Depende. Vejo pelas minhas filhas que têm tempo sobrando e ficam “fuçando” na internet, ouvir músicas. Tanto é que elas servem de termômetro para mim. Às vezes elas descobrem música e depois de um tempo, está tocando na Z100. E se tocar na Z100, um mês depois está tocando no resto dos Estados Unidos. Então, elas têm tempo de sobra para ficar no celular. Quando o adolescente sai do “high school” e vai para a faculdade, o cara não tem mais tempo de ficar “fuçando”. Ele está na faculdade, não tem mais tempo para nada. Ele tem que estudar. O cara saiu da faculdade, ele tem que trabalhar. Não tem mais tempo nem para ficar no celular. Ele quer entrar no carro dele, apertar um botão e ouvir a rádio que ele gosta. Esse aumento da audiência no celular depende da categoria que for analisar. Quanto mais velho o ouvinte, menos tempo ele tem de ficar “fuçando” em música no celular e na internet. Ele quer coisa mais prática. Então, a rádio favorita dele tem que ter aquela sequência de músicas e a aquela identidade. Aquele som já está na cabeça dele. Esse negócio de dizer que a rádio de internet vai ganhar do rádio terrestre é muito relativo, porque a audiência do rádio aqui nos Estados Unidos continua alta. E outra: Esse povo que sai da faculdade, é o povo que tem dinheiro para comprar. Então, eles investem nesse público. Tem essa história de que, no futuro, as pessoas ouvirão rádio pelo celular. Por enquanto, aqui, a FCC, órgão que cuida disso, não liberou ainda. A Apple não liberou o chip de FM no celular. O CEO da Emmis Broadcast, dona da Hot 97 FM de Nova York e da Power 106 FM de Los Angeles, está junto ao FCC para convencer o governo a liberar o uso do chip FM nos celulares e o cara está em rádio. É uma segunda forma de ele ouvir o rádio.

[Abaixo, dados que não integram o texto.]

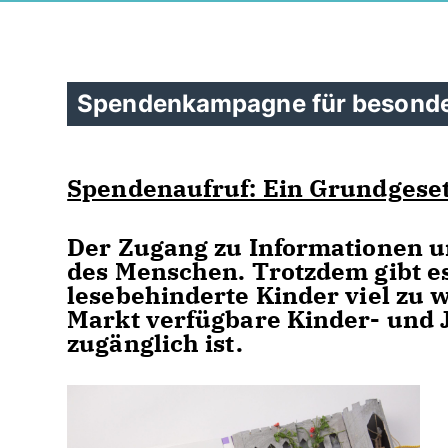
Spendenkampagne für besonde
Spendenaufruf: Ein Grundgesetz
Der Zugang zu Informationen un
des Menschen. Trotzdem gibt es
lesebehinderte Kinder viel zu 
Markt verfügbare Kinder- und J
zugänglich ist.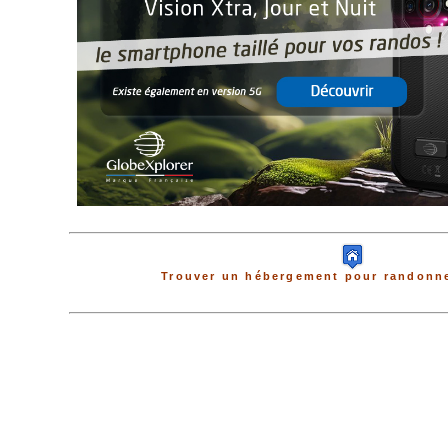
Trouver un hébergement pour randonne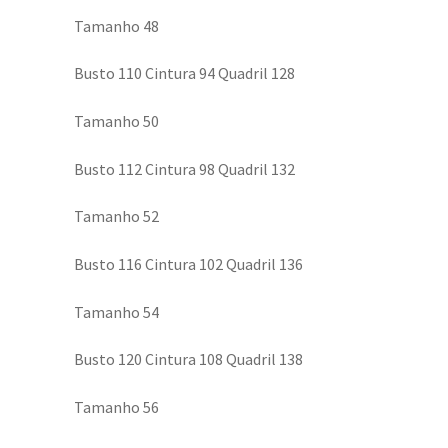
Tamanho 48
Busto 110 Cintura 94 Quadril 128
Tamanho 50
Busto 112 Cintura 98 Quadril 132
Tamanho 52
Busto 116 Cintura 102 Quadril 136
Tamanho 54
Busto 120 Cintura 108 Quadril 138
Tamanho 56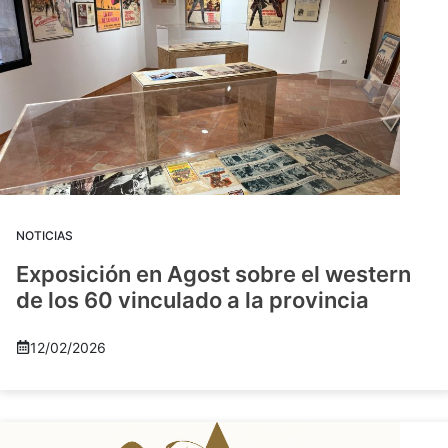
NOTICIAS
Exposición en Agost sobre el western
de los 60 vinculado a la provincia
12/02/2026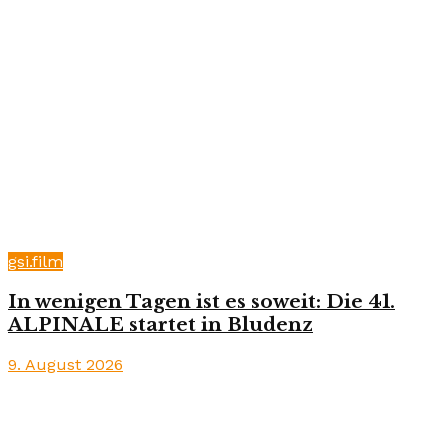
gsi.film
In wenigen Tagen ist es soweit: Die 41.
ALPINALE startet in Bludenz
9. August 2026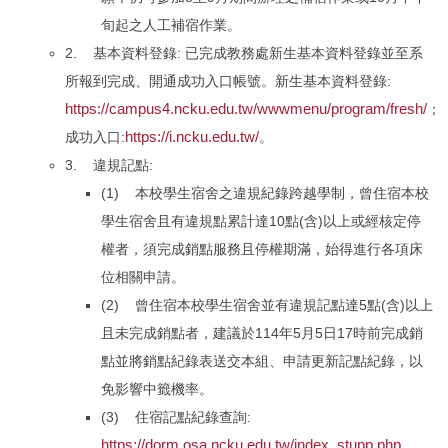
旬起之人工補宿作業。
2. 基本資料登錄: 已完成教務處新生基本資料登錄並至系
所報到完成、開通成功入口帳號。新生基本資料登錄:
https://campus4.ncku.edu.tw/wwwmenu/program/fresh/
；
https://i.ncku.edu.tw/
成功入口:
。
3. 違規記點:
(1) 本校學生宿舍之違規紀錄跨越學制，曾住宿本校
學生宿舍且有違規點累計達10點(含)以上或經核定停
權者，須完成銷點服務且停權期滿，始得進行各項床
位相關申請。
(2) 曾住宿本校學生宿舍並有違規記點達5點(含)以上
且未完成銷點者，建議於114年5月5日17時前完成銷
點並將銷點紀錄表送交本組、申請更新記點紀錄，以
免影響中籤機率。
(3) 住宿記點紀錄查詢:
https://dorm.osa.ncku.edu.tw/index_stupp.php
。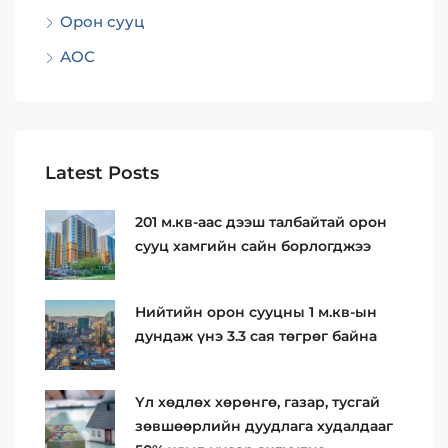
Орон сууц
АОС
Latest Posts
201 м.кв-аас дээш талбайтай орон
сууц хамгийн сайн борлогджээ
Нийтийн орон сууцны 1 м.кв-ын
дундаж үнэ 3.3 сая төгрөг байна
Үл хөдлөх хөрөнгө, газар, тусгай
зөвшөөрлийн дуудлага худалдааг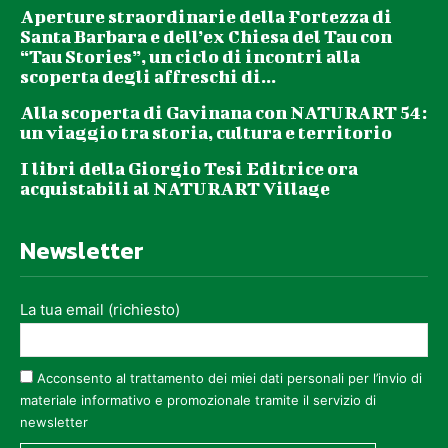
Aperture straordinarie della Fortezza di
Santa Barbara e dell’ex Chiesa del Tau con
“Tau Stories”, un ciclo di incontri alla
scoperta degli affreschi di...
Alla scoperta di Gavinana con NATURART 54:
un viaggio tra storia, cultura e territorio
I libri della Giorgio Tesi Editrice ora
acquistabili al NATURART Village
Newsletter
La tua email (richiesto)
Acconsento al trattamento dei miei dati personali per l’invio di
materiale informativo e promozionale tramite il servizio di
newsletter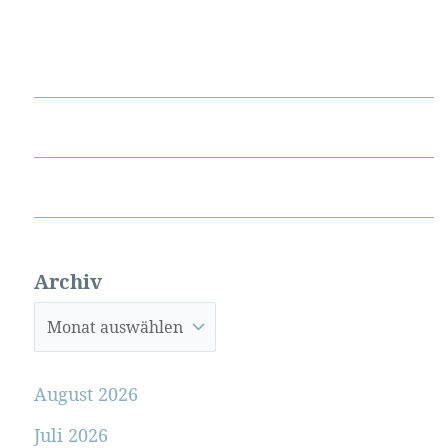
Archiv
August 2026
Juli 2026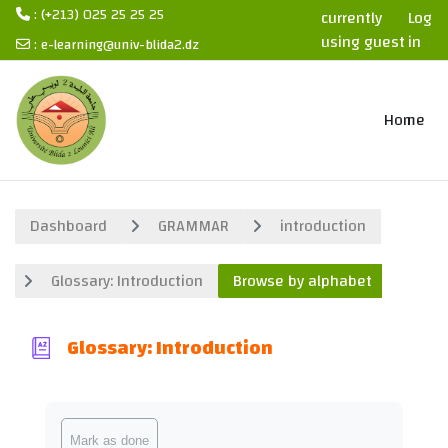
: (+213) 025 25 25 25
currently
Log
using guest
in
:
e-learning@univ-blida2.dz
access
Skip to main content
Home
Dashboard
GRAMMAR
introduction
Glossary: Introduction
Browse by alphabet
Glossary: Introduction
Completion requirements
Mark as done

Saiu uma pesquisa que 89% ouvem rádio nos Estados Unidos. O que você acha que faz o norte-americano ouvir rádio?
O rádio aqui é muito local. De manhã ele liga o rádio e quer ouvir o Elvis Duran na Z100. Se ele for para outra rádio, a KTU, por exemplo, ele vai continuar ouvindo o Elvis Duran. O ouvinte vai atrás do comunicador do qual ele se sente amigo. Ele é muito fiel ao que ele ouve. O jovem que vai para a escola, liga o rádio de manhã e ele sabe que vai ouvir o seu DJ favorito, ou uma pegadinha ou uma promoção. Isso o torna fiel. E para isso, o rádio precisa de pesquisas, para saber o tipo de gosto e comportamento do ouvinte. Com isso, a rádio faz uma coisa específica para cada ouvinte. Não é como no Brasil, que uma rádio tem pop, sertanejo, funk, futebol, etc. Aqui é tudo separado porque a fatia do bolo é grande. Se ele pegar aquela fatia, ele tem condições de ganhar mais dinheiro do que se ele vender o bolo para todo mundo. Essa é a diferença. Um exemplo. A pessoa gosta de comer carne e eu vou oferecer peixe? A pessoa vai parar de vir na minha casa porque só ofereço peixe.
E como você avalia a qualidade da produção dos jingles?
Hoje, a preocupação da rádio em manter a musicalidade é tão grande que até o tamanho do jingle está diminuindo. Antigamente, quando fazíamos qualquer venda de pacotes, todos tinham dez temas variados. Agora, alguns dos pacotes estamos aumentando o número de temas e diminuindo o tamanho. Com isso, a rádio consegue variar de jingle, mas consegue diminuir o tempo entre as trocas de músicas. Essa coisa do country pop está ficando muito forte aqui e a plástica está bem pop também. Hoje, no Brasil eu vejo produções, como as da Dário Produções, do Gilson Dário, que é responsável pela plástica da Clube FM de Ribeirão Preto, e o diretor da rádio, o Pizzani, queria uma produção agressiva, para cima, porque a audiência é jovem. Aquela história do “sertanejo brega” não é mais dessa forma. O cara que curte sertanejo hoje tem iPhone 7, vai no Villa Mix, pega avião para ver festival, vem para os Estados Unidos, ele investe. Tem outra cabeça. Por causa disso, as rádios que estão neste formato querem uma coisa que não seja totalmente pop, mas não querem uma coisa totalmente sertaneja. Com isso, surge uma nova forma de plástica.